General Relativity – Understanding Two Cosmological Constants

cosmological-constantgeneral-relativitystress-energy-momentum-tensorvacuum

The cosmological constant $\Lambda$ can be written as part of the T-Tensor. It can then be considered as vacuum energy ($\rho_{vac}$) and vacuum pressure($p_{vac}$). $\rho_{vac}$ and $p_{vac}$ are the entries of the T-tensor in its diagonal, $T_{00}=\rho_{vac}$, $T_{11}=T_{22}=T_{33}=p_{vac}$. Because of the different sign of the time dimension it leads to $\rho_{vac}= -p_{vac}$.

Using $\Lambda$ in the field equations, vacuum (the space itself) gets a positive energy and a negative pressure.

For particles, $\rho_{vac}$ and $p_{vac}$ are independent from each other. Aren't they?

Why does no one complain when the vacuum energy density $T_{00}$ and the vacuum pressure are (with the introduction of $\Lambda$) restricted to have the same value?

Couldn't the energy density of the vacuum be totally independent from the pressure of the vacuum? Aren't those two totally different characteristics: The one is just the energy of the vacuum, the energy of space itself, the other is how space expands? Shouldn't there be two cosmological constants? One for $p_{vac}$ and one for $\rho_{vac}$?
Are there any papers using two different cosmological constants?

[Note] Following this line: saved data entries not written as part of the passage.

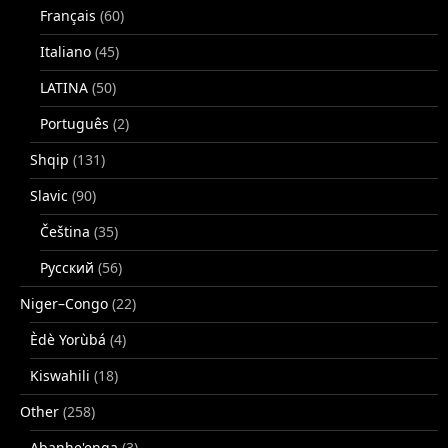
Français
(60)
Italiano
(45)
LATINA
(50)
Português
(2)
Shqip
(131)
Slavic
(90)
Čeština
(35)
Русский
(56)
Niger–Congo
(22)
Èdè Yorùbá
(4)
Kiswahili
(18)
Other
(258)
Abanhe'enga
(3)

Or is it clear from other sources than a definition that $p_{vac} = -\rho_{vac}$?

Best Answer

Answer with no math

By definition, a cosmological constant has an energy density that is equal to minus the pressure. You could consider other types of matter in the Universe with a different relationship between energy density and pressure, but they won't be a cosmological constant.

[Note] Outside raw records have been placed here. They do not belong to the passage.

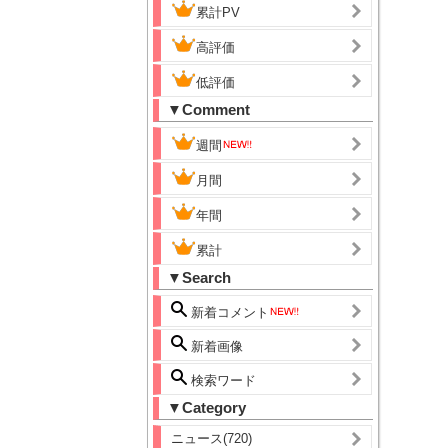
累計PV
高評価
低評価
▼Comment
週間
月間
年間
累計
▼Search
新着コメント
新着画像
検索ワード
▼Category
ニュース(720)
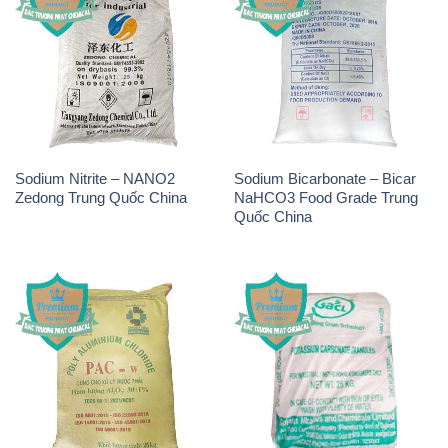
Chlorine – Clorin 70% Hàn
Sodium Bicarbonate – Bicar
Quốc Korea
NaHCO3 Feed Grade Hunan
Yuhua Trung Quốc China
THÔNG TIN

Note that a constant energy density that did not have the energy density equals to minus pressure would break Lorentz invariance (or, in other words, break special relativity).

Answer with math

Einstein's equations with a cosmological constant $\Lambda$ (setting $c=1$) are \begin{equation} G^\mu_{\ \ \nu} + \Lambda \delta^\mu_{\ \ \nu}= 8 \pi G_N T^\mu_{\ \ \nu} \end{equation} We can move the cosmological constant term to the right hand side as follows \begin{equation} G^\mu_{\ \ \nu} = 8 \pi G_N \left( T^\mu_{\ \ \nu} + [T_\Lambda]^\mu_{\ \ \nu} \right) \end{equation} where we have defined an effective stress-energy tensor \begin{equation} [T_\Lambda]^\mu_{\ \ \nu} \equiv - \frac{\Lambda}{8 \pi G_N} \delta^\mu_{\ \ \nu} \end{equation} The definition of energy density is $\rho = - T^0_{\ \ 0} = \frac{\Lambda}{8\pi G_N}$, and pressure is $p = T^1_{1} = T^2_2 = T^3_3 = -\frac{\Lambda}{8\pi G_N}$. From this you can see that by definition, a cosmological constant has $\rho = - p$.

We were forced to set the cosmological constant energy density proportional to $\delta^\mu_\nu$ by symmetry. There are no other constant two-index tensors around for us to use. Any other constant tensor would break Lorentz invariance. Of course, generic dynamical matter fields will have stress-energy tensors that do not obey the relationship $p=-\rho$.